MATERIAL PROVIDED Start Marker

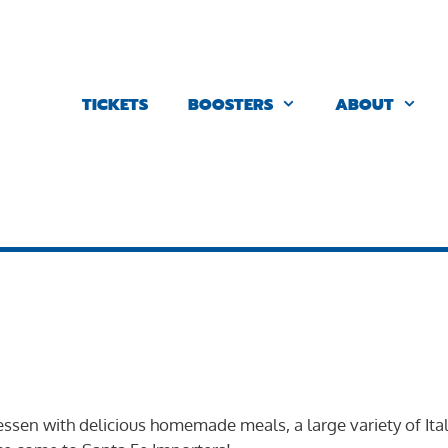
TICKETS
BOOSTERS
ABOUT
tessen with delicious homemade meals, a large variety of Ita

MATERIAL PROVIDED End Marker

(EXERCISE)
Would you return all the data exactly as given, minus the pictures?

(ANSWER SECTION)
TICKETS
BOOSTERS
ABOUT
tessen with delicious homemade meals, a large variety of Ita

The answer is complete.